Personal information
- Full name: Joseph Heath
- Date of birth: 4 October 1988 (age 37)
- Place of birth: Birkenhead, England
- Height: 1.80 m (5 ft 11 in)
- Position: Defender

Team information
- Current team: Perth Glory (NPL Head Coach)

Youth career
- Manchester United
- 0000–2005: Nottingham Forest

Senior career*
- Years: Team / Apps / (Gls)
- 2005–2010: Nottingham Forest / 10 / (0)
- 2009–2010: → Lincoln City (loan) / 4 / (0)
- 2010–2011: Exeter City / 0 / (0)
- 2010–2011: → Hereford United (loan) / 26 / (0)
- 2011–2013: Hereford United / 37 / (0)
- 2013–2014: Chester / 23 / (1)
- 2014–2015: West Kirby / ? / (?)
- 2016–2017: Runcorn Town / 38 / (0)
- 2017–2019: Connah's Quay Nomads / 15 / (0)
- 2019–2024: Vauxhall Motors

= Joe Heath =

English footballer (born 1988)

Joseph Heath (born 4 October 1988) is an English coach and former player who is NPL Head Coach at Perth Glory. A defender, Heath played primarily as a left back.

Despite being a Liverpool fan, Heath was signed by Manchester United as a schoolboy. After being released by United, he signed for Nottingham Forest.

Heath made his full first team debut in August 2008 in a 4–0 League Cup win against Morecambe. He made his Championship debut in a 2–1 defeat to Burnley at the City Ground. In total, Heath made 12 first team appearances during the 2008–2009 season.

On 26 June 2009, Heath signed for Lincoln City on an initial six-month loan deal. However, the need for a hernia operation restricted Heath to just five league and cup appearances for the club before he returned to the City Ground on the completion of his loan. On 19 January 2010 he agreed to leave Forest by mutual consent. On 8 February 2010, along with James Reid, he began a one-week trial with Exeter City. In November 2010 Heath joined Hereford United on-loan initially for a month but this was later extended until the end of the season. He signed a two-year deal to stay at Hereford in June 2011 following his release from Exeter City. In the summer of 2013, Heath joined Chester. He spend the 2014–15 season with West Kirby of the West Cheshire Association Football League, scoring as the club secured the Cheshire FA Amateur Cup with a 4–3 victory over Rudheuth Social on 10 April 2015.

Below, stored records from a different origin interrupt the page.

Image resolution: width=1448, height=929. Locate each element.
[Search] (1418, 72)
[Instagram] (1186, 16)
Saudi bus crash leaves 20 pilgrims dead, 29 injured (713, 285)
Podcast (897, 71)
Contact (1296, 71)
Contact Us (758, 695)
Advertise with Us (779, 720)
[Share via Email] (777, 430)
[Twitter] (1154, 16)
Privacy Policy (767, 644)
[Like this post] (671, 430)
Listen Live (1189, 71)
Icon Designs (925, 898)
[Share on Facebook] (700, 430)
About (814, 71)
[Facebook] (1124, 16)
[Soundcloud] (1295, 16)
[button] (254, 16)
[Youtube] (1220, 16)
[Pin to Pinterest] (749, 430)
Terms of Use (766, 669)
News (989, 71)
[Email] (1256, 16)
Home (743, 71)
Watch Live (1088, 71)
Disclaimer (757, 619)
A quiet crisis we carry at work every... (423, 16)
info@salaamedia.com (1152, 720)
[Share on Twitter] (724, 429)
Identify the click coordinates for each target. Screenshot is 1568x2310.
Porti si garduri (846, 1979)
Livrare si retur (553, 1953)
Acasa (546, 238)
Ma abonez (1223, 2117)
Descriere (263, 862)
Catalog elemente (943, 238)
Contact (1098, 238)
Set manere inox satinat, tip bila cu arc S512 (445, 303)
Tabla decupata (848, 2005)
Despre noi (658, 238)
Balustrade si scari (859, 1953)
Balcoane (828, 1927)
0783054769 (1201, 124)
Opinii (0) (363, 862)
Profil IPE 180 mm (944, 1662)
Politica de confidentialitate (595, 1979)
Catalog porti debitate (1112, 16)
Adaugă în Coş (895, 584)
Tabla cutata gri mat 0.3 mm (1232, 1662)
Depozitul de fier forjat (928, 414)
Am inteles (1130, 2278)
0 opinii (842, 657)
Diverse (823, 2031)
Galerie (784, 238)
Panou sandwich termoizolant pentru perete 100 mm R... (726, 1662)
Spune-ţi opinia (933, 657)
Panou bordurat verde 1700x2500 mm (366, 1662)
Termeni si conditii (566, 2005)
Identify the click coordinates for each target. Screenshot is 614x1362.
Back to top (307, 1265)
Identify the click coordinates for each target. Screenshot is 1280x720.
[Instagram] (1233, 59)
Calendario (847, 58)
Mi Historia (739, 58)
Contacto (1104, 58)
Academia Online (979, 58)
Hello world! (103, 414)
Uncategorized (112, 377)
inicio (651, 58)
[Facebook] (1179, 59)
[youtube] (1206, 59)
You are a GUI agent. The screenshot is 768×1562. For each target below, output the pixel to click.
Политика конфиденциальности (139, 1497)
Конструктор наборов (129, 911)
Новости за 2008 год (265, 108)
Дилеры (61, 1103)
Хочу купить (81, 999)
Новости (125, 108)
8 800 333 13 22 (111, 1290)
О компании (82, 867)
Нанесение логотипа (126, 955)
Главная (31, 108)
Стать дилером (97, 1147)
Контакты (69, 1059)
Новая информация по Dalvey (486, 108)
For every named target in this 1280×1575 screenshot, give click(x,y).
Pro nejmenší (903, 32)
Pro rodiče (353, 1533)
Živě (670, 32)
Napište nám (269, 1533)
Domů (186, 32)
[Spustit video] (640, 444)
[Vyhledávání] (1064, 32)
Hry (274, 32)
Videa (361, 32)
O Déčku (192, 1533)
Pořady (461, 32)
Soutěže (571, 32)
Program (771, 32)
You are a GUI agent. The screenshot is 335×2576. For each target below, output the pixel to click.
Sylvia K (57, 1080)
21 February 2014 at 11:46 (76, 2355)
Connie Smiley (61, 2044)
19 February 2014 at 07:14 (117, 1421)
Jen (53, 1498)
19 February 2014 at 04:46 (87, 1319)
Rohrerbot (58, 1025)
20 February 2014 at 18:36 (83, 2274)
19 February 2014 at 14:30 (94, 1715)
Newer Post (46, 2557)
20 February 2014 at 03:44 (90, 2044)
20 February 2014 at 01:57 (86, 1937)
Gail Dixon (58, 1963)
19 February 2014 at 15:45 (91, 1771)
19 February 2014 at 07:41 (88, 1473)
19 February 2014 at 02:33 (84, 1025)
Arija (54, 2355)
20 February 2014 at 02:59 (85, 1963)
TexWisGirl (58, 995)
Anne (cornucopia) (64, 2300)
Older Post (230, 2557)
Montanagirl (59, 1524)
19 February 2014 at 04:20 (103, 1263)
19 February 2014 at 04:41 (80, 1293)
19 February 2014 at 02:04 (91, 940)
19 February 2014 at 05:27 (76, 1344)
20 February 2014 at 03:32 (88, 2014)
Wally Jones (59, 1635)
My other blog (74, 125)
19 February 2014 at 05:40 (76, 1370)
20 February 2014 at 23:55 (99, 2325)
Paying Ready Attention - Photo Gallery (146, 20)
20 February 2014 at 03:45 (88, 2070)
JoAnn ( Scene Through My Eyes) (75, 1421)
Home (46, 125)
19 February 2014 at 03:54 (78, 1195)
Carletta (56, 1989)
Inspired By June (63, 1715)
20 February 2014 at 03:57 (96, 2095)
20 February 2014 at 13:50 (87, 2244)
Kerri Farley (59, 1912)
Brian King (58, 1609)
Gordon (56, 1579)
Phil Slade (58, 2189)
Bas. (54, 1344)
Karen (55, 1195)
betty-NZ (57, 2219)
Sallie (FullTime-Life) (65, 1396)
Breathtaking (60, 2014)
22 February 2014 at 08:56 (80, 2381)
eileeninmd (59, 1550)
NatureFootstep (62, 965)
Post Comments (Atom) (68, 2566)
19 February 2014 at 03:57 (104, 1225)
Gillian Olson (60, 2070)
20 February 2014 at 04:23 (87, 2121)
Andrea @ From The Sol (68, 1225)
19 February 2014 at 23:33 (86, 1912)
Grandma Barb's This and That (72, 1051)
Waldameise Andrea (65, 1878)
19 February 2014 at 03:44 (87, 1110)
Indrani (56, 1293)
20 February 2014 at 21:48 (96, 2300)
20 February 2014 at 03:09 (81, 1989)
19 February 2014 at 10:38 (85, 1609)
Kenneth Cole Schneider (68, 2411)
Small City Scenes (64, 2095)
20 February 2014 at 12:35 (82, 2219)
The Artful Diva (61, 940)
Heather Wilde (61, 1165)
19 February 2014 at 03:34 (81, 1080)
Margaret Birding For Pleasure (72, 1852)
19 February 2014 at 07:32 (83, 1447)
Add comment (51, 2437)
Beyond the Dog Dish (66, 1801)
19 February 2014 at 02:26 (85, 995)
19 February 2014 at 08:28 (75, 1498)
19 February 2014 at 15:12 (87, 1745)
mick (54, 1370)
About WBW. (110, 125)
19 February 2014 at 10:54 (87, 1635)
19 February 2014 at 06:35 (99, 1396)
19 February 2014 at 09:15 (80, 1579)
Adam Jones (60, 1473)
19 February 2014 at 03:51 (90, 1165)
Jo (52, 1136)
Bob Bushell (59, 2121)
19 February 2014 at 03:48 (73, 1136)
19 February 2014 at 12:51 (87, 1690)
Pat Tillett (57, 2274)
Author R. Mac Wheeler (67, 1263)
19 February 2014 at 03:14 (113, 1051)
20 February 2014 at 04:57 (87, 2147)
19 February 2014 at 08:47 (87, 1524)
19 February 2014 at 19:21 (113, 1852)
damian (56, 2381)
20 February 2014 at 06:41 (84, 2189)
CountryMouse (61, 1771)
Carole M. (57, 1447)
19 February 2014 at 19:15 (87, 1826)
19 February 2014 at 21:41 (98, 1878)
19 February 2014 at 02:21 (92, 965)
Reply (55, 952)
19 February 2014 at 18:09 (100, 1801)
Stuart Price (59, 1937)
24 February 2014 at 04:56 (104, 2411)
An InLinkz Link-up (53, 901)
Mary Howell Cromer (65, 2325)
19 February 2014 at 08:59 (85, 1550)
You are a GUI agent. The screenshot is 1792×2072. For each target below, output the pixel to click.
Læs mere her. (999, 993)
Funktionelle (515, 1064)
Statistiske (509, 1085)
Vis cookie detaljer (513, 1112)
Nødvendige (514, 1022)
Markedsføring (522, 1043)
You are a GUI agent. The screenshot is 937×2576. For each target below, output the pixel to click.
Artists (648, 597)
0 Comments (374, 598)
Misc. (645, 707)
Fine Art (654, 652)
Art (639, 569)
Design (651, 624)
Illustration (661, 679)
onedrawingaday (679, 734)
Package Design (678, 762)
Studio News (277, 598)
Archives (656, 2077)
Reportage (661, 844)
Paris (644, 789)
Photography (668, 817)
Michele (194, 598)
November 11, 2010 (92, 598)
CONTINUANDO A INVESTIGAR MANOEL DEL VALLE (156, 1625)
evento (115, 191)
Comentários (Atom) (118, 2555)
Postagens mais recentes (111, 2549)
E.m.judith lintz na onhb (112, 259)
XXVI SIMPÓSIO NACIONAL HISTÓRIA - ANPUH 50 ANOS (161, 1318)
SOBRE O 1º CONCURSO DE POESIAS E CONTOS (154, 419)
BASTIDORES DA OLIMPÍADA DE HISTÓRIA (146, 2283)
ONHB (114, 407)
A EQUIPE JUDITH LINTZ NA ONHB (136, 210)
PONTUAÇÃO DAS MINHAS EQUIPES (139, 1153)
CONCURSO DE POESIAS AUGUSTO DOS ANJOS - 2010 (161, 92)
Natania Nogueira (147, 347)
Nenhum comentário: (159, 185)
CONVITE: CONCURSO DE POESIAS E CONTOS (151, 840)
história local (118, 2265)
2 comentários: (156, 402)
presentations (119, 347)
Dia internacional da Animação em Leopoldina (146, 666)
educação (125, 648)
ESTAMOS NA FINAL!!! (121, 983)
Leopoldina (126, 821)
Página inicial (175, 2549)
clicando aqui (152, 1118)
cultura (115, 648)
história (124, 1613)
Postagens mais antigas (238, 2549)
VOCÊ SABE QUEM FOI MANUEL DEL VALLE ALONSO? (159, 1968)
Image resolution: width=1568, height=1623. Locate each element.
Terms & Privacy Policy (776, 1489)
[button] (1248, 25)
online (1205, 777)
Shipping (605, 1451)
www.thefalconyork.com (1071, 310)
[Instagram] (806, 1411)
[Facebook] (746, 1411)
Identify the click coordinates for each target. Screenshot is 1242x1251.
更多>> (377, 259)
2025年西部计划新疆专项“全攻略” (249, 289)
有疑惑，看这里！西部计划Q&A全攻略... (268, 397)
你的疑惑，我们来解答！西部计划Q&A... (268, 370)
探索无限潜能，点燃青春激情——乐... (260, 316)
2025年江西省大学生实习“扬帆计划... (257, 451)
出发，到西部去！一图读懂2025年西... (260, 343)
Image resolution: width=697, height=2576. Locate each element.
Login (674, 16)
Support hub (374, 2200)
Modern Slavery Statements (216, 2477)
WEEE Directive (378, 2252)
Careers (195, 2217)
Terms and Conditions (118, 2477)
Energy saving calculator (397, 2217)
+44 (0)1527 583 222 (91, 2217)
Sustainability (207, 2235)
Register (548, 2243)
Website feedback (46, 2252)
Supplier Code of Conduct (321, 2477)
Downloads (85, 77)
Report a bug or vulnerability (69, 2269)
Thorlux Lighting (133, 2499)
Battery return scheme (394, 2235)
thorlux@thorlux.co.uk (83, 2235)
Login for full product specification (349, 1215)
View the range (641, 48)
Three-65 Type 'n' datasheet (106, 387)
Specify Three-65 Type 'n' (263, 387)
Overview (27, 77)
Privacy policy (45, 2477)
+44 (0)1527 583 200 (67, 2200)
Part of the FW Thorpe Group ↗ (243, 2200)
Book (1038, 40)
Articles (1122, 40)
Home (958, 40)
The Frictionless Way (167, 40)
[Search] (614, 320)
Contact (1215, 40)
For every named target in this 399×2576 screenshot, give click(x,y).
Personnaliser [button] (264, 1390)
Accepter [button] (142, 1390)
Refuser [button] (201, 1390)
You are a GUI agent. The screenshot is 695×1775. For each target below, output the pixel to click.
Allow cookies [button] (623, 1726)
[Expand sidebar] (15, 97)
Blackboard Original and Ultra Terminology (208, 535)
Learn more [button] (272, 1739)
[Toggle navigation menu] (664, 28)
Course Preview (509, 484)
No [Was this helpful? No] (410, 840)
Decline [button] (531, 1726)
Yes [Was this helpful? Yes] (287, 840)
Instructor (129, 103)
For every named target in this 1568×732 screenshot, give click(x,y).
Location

Heath then signed for Runcorn Town.

He later joined Welsh Premier League side Connah's Quay Nomads and signed with the club as a full-time professional.

He then joined Vauxhall Motors, where as well as playing, he was assistant manager gaining two promotions. He also took over as interim manager for a month during the 2023/24 season.

Heath is now NPL Head Coach at Perth Glory in the West of Australia.